Work item: Give back every line of the material below that has the string "HVAC".

Data for the task:
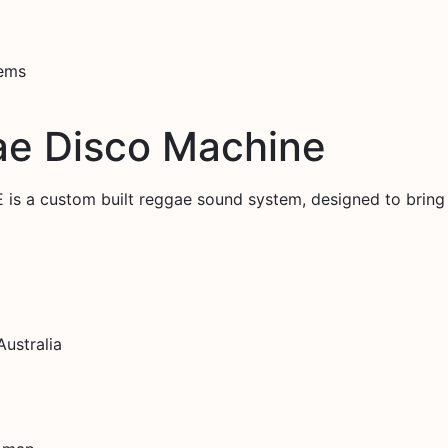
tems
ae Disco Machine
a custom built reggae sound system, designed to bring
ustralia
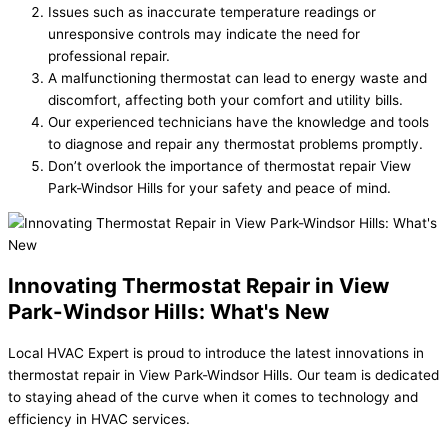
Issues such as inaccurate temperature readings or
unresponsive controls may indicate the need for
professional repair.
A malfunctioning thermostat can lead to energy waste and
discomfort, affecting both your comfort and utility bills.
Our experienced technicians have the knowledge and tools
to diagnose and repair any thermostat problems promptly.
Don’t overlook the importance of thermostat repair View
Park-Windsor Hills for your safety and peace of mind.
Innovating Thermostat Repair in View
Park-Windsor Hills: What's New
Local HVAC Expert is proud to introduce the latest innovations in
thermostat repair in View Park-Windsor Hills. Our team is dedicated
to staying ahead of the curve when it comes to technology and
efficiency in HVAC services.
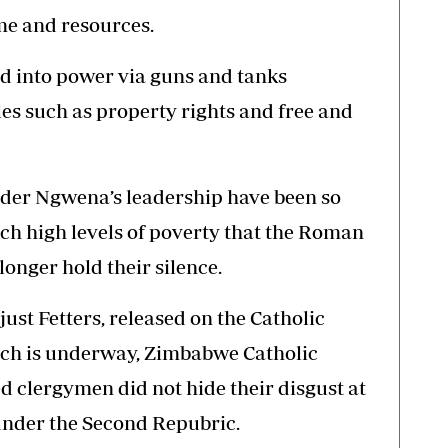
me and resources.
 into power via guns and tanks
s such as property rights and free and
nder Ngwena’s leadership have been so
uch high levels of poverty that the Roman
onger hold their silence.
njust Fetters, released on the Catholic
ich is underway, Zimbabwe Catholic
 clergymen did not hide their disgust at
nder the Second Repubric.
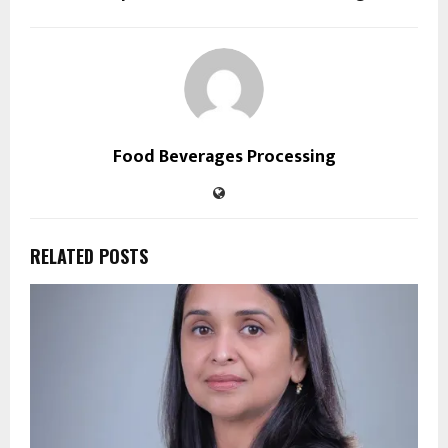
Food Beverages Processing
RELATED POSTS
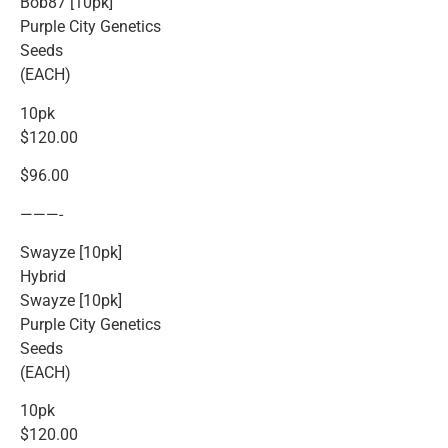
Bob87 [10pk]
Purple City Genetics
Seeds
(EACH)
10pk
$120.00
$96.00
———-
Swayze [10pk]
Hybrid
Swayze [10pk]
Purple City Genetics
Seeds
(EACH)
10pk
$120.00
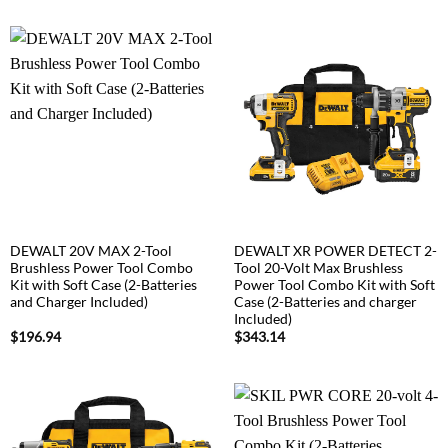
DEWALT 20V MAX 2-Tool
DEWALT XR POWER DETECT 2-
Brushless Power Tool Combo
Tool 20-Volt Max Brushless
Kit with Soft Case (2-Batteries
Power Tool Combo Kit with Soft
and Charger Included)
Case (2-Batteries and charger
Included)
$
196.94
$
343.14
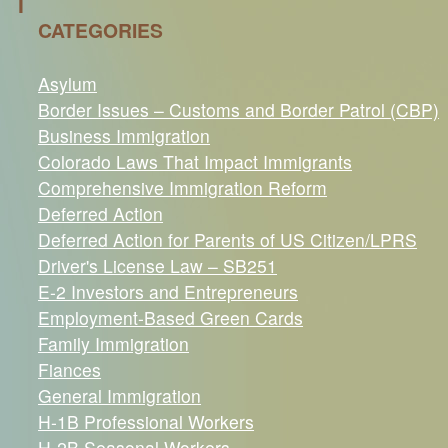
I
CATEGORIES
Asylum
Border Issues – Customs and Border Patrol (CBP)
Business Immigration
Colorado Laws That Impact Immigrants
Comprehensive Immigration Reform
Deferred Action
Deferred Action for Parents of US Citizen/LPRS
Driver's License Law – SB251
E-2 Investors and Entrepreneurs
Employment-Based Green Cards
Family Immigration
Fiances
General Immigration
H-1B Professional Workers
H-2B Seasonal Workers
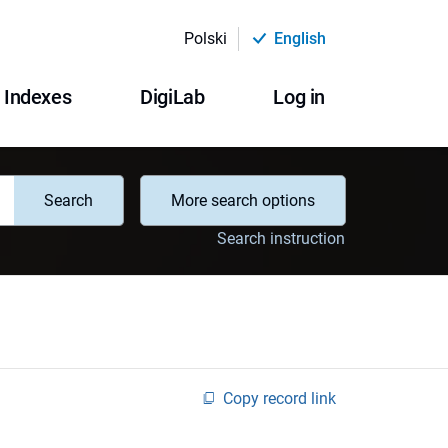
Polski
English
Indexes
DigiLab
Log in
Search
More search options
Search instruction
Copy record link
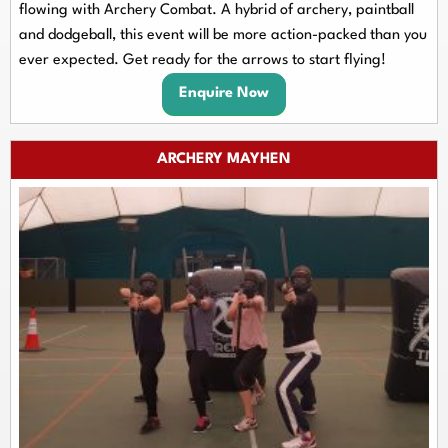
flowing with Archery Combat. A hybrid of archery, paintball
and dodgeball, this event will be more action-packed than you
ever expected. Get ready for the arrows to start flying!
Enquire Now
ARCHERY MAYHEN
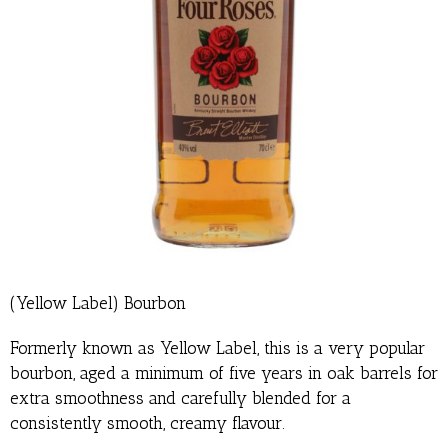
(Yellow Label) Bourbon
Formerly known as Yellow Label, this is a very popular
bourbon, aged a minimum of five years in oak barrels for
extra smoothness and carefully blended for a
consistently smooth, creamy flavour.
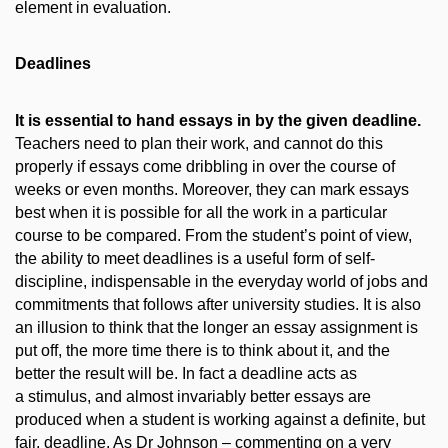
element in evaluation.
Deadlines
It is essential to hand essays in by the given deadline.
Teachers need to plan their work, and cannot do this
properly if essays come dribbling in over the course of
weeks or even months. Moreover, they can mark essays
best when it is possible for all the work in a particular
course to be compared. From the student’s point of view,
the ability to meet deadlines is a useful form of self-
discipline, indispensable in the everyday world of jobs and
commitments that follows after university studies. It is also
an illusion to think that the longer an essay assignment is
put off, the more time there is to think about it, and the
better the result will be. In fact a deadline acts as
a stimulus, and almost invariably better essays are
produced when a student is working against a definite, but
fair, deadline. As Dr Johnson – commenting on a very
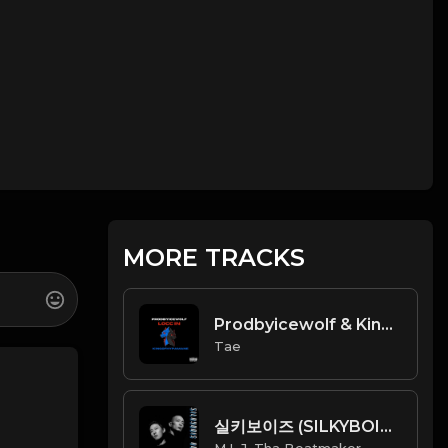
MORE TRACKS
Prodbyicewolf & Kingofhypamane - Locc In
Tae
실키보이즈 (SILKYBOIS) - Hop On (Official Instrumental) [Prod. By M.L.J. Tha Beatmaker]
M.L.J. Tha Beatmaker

...

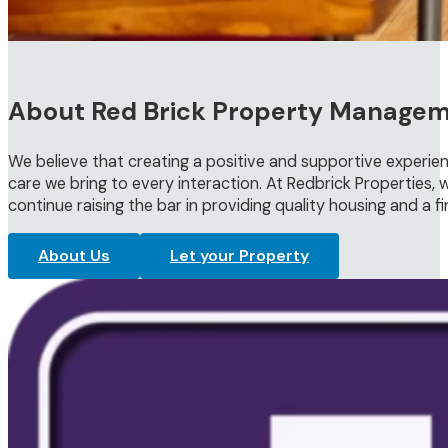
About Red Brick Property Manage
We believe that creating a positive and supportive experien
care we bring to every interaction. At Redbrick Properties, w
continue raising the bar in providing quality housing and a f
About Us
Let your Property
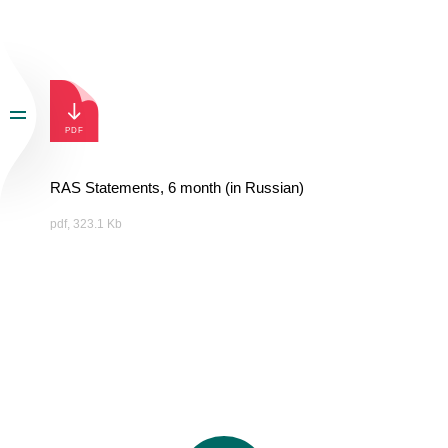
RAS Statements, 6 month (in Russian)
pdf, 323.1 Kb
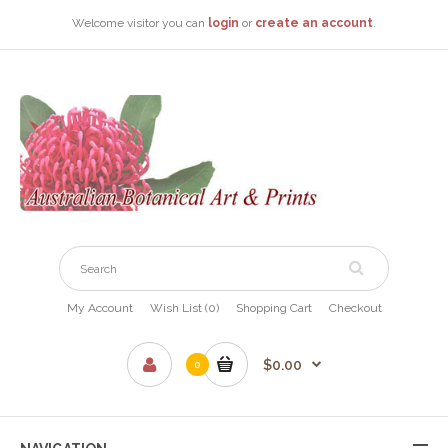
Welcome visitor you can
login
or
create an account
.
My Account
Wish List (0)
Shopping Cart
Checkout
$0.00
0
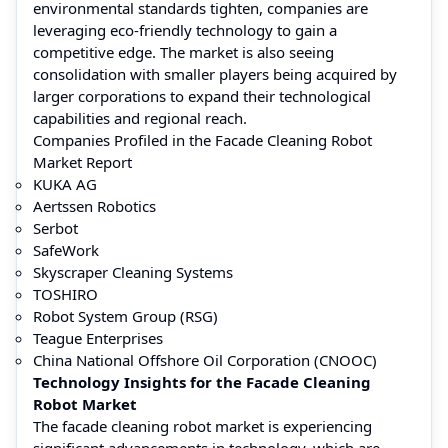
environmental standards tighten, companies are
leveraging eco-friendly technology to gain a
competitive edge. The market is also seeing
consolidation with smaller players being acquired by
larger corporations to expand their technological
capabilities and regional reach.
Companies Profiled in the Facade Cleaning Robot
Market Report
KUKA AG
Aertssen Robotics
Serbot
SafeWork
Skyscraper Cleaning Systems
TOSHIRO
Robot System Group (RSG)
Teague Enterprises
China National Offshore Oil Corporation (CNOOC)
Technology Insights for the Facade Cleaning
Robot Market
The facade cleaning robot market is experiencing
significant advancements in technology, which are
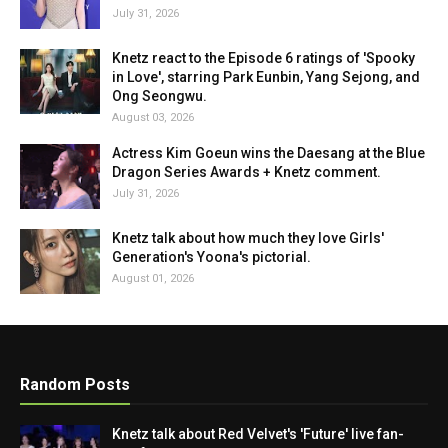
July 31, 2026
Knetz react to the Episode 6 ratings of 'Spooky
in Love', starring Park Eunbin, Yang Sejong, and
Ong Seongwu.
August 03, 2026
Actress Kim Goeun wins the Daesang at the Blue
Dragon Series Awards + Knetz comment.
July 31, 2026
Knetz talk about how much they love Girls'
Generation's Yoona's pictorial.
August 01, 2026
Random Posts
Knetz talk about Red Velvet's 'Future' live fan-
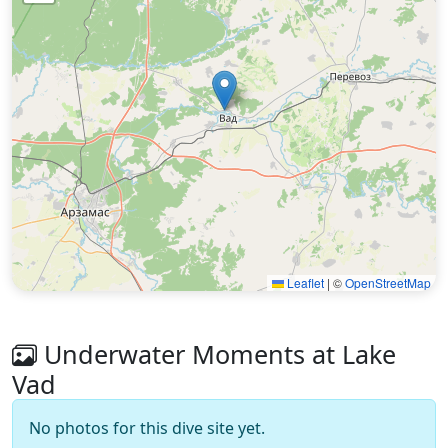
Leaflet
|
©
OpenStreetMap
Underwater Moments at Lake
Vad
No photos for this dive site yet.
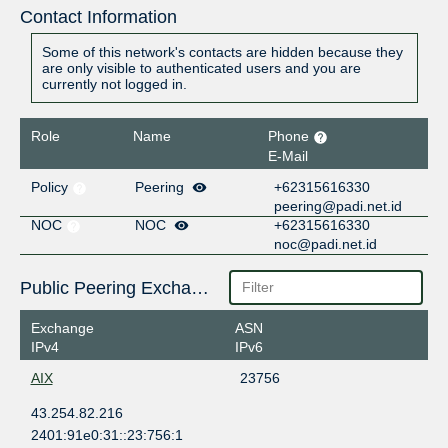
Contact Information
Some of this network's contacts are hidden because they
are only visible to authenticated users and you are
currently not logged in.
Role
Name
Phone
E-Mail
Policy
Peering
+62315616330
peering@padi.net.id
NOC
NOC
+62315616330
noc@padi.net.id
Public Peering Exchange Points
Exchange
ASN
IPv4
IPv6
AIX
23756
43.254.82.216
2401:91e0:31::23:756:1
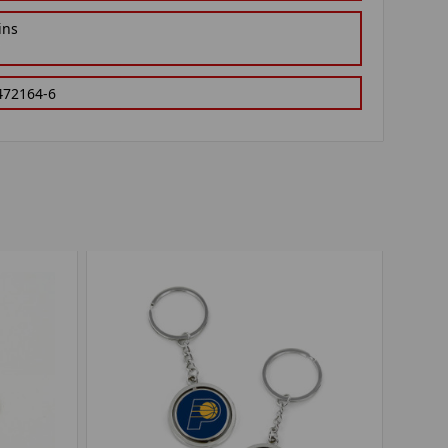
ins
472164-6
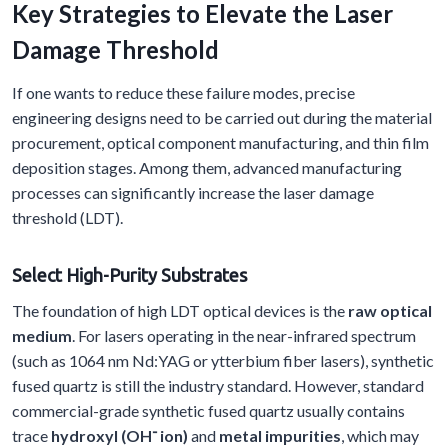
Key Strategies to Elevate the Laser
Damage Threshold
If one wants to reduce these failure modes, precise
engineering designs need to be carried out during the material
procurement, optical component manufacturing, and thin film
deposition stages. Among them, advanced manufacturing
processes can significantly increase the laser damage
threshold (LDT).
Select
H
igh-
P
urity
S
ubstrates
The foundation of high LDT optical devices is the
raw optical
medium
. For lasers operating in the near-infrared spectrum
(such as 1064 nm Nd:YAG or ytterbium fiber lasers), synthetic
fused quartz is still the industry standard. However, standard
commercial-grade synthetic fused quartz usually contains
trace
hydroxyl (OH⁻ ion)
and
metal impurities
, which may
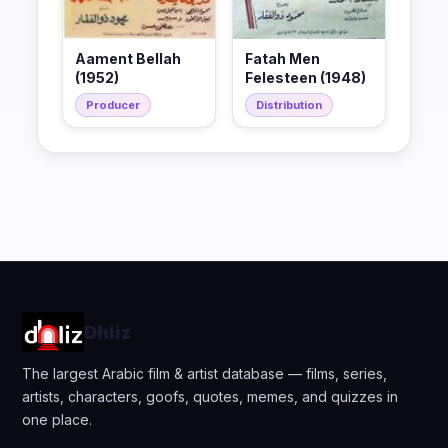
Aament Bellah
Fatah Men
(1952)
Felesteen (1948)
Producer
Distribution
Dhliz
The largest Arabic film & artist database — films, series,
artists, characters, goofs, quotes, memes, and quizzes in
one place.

Response for this exercise:
Local HVAC Expert is proud to introduce the latest innovations in
efficiency in HVAC services.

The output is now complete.